Hands Off

I once initiated a new intern by fire, teaching him about delegation during his first stint as a leader.

I wanted him to build a pallet wall, the backdrop for a future art commission. Told him it would be a good way to get some skin in the game AND teach him about delegating.  I instructed him to delegate as much work as possible––he would do as little of hand’s on work as he could but also he should be as present with his team as much as possible. I wanted to burn out any tendency from his young imagination to micromanage people.

Though the task took him two months longer than I expected, he learned from the start to manage volunteers, when to let them flounder, and when simply to get the project done yourself.

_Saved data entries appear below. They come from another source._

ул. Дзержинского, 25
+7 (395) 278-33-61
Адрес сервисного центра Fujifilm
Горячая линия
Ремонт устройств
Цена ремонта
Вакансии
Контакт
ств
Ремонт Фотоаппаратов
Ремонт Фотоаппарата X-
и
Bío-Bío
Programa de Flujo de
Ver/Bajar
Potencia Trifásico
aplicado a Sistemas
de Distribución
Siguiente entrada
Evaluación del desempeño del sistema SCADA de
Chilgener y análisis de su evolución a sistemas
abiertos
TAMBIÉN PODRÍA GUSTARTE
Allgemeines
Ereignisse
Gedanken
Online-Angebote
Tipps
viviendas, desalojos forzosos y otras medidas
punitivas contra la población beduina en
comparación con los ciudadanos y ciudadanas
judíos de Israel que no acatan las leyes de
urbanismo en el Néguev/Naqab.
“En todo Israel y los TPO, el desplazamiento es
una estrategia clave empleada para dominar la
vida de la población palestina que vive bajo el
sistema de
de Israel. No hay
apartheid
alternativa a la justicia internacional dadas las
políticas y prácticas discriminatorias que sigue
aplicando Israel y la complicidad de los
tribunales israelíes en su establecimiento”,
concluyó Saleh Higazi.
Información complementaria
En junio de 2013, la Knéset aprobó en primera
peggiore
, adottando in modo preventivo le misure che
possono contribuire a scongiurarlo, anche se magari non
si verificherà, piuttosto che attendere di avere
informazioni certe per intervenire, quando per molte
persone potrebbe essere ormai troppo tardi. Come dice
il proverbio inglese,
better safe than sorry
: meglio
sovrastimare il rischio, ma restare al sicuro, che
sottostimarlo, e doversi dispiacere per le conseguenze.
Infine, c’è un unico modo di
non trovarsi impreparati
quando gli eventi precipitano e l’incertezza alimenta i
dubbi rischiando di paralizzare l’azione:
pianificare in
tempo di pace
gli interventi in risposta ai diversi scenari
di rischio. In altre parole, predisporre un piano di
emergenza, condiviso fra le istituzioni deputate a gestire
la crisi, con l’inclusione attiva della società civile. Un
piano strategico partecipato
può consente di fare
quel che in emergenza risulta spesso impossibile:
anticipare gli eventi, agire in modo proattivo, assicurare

This, to me, is the first test of a leader: can they simultaneously orchestrate, inspire, AND know when to engage and disengage. You can teach this skill, but for some it’s just there as raw talent in their young sensibilities. Here are some observations:

  • Golden rule: if they can do it 80% as well, delegate it.
  • People need purpose. If you are doing all of the grunt work, you are not leading; you are stealing.
  • A leader only engages in hands on work when they sense the tipping point: from team distress to loss of morale. Leader’s need to train their eye for this crucial turning of morale.
  • A leader can eye the consequence of failure; she knows when failure will serve to inspire and when failure will crush.

First rule of leadership: Don’t do it all. But stay present with your people.